OK SO I HAVE TWO 1946 BIKES WITH PENCIL TIP/TAPPERED KICKSTANDS AND WITH SKINNY DROPOUTS.....SO THE NEW WORLD BIKE HAS A SERIAL NUMBER THAT STARTS WITH I***** AND THE LADIES 46 STARTS WITH C***** BUT THE THIRD BIKE WHICH IS A CANTILEVER HAS ME CONFUSED..IT HAS SKINNY DROP OUTS BUT NO TAPPERED KICKSTAND ....IT STARTS WITH J***** SO WHAT GIVES??? ANY ONE HAVE THIS CODE CRACKED YET?  THERE ARE ENOUGH 1946s OUT THERE SO LETS COMPARE NOTES AND GET THIS MOTHER FIGURED OUT...ANY LEADS? LETS DO THIS...HAHA


----------



## REC (May 29, 2012)

SJ_BIKER said:


> OK SO I HAVE TWO 1946 BIKES WITH PENCIL TIP/TAPPERED KICKSTANDS AND WITH SKINNY DROPOUTS.....SO THE NEW WORLD BIKE HAS A SERIAL NUMBER THAT STARTS WITH I***** AND THE LADIES 46 STARTS WITH C***** BUT THE THIRD BIKE WHICH IS A CANTILEVER HAS ME CONFUSED..IT HAS SKINNY DROP OUTS BUT NO TAPPERED KICKSTAND ....IT STARTS WITH J***** SO WHAT GIVES??? ANY ONE HAVE THIS CODE CRACKED YET?  THERE ARE ENOUGH 1946s OUT THERE SO LETS COMPARE NOTES AND GET THIS MOTHER FIGURED OUT...ANY LEADS? LETS DO THIS...HAHA




Jose,
It is a little confusing...
Some early frames were stamped with "I" & "J" numbers. If it has the thinner dropouts and that serial number, perhaps the stand fell victim to a fatal (to it anyway) bend, and was replaced with a non-tapered one. I have some documented "J" ones, and a few of the "B" & "C" ones from '46 on the list. One of my DXs didn't come to me with a tapered stand but it has the other identifying stuff. Since it has been here I have found a stand that I have yet to see if fits it properly.
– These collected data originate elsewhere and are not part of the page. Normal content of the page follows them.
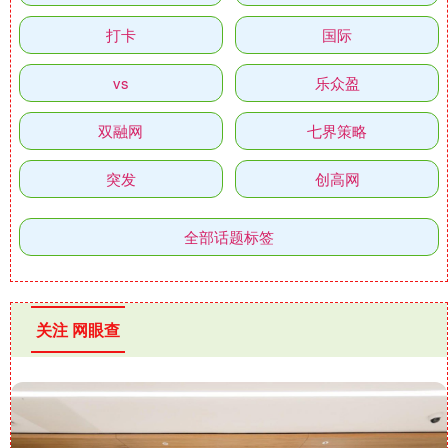
打卡
国际
vs
乐众盈
双融网
七界策略
突发
创高网
全部话题标签
关注 网眼查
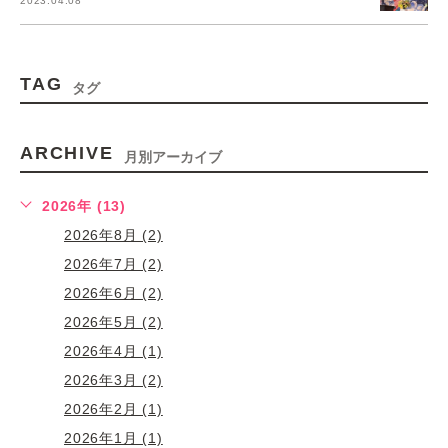
2023.04.08
TAG
タグ
ARCHIVE
月別アーカイブ
2026年 (13)
2026年8月 (2)
2026年7月 (2)
2026年6月 (2)
2026年5月 (2)
2026年4月 (1)
2026年3月 (2)
2026年2月 (1)
2026年1月 (1)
Two of them I bought from you - though there was no claim as to year at the time. One is the straightbar, the other a  B-6. I have others besides those, being a Cycle-Truck, and a couple of  DXs, as well as another frame (now a bike) of questionable repute that carries the right stuff to be a '46. 

POINT: I have NO real proof of the accuracy of what I have as a list, however, there are several bikes listed that are documented as to year by more than just speculation. I've been keeping this list for a good while. I know that there is someone else with a sales book from a shop that went way back and then through the early post war years  and on up. I would love to look at that information as I think it would do one of two things: 1) partially or fully validate what I've done, or  2) make me feel like I have wasted a LOT of time and effort! One way or the other, I'd still LOVE to see the information. And for the record, I have had a couple of people who have pretty much told me none of this could possibly be right.... but offered no research or proof that it isn't.

For what it's worth,
REC
PS: If you'd like, I can add your serial numbers to the list - send them in a PM or post 'em here..... A picture of them would also be nice.


----------



## Ozark Flyer (May 29, 2012)

REC, I appreciate your efforts reconstructing the numbers.  Regardless of what the detractors may say, with just a few solid reference points, you could have as good a production record as any that exist.


----------



## island schwinn (May 29, 2012)

i've never posted the serial on my 46.it's a B78xxx number with tapered stand and skinny dropouts.original owner got it new in early 46.
i'll send a picture of the number to you,rec.


----------



## Marcuscentral (May 30, 2012)

*New*

Hi guys! Im new here (first post) but I picked up a bike on Sunday that I believe is a 46'. Please correct me if Im wrong but 1946 was the only year to start with "I"? 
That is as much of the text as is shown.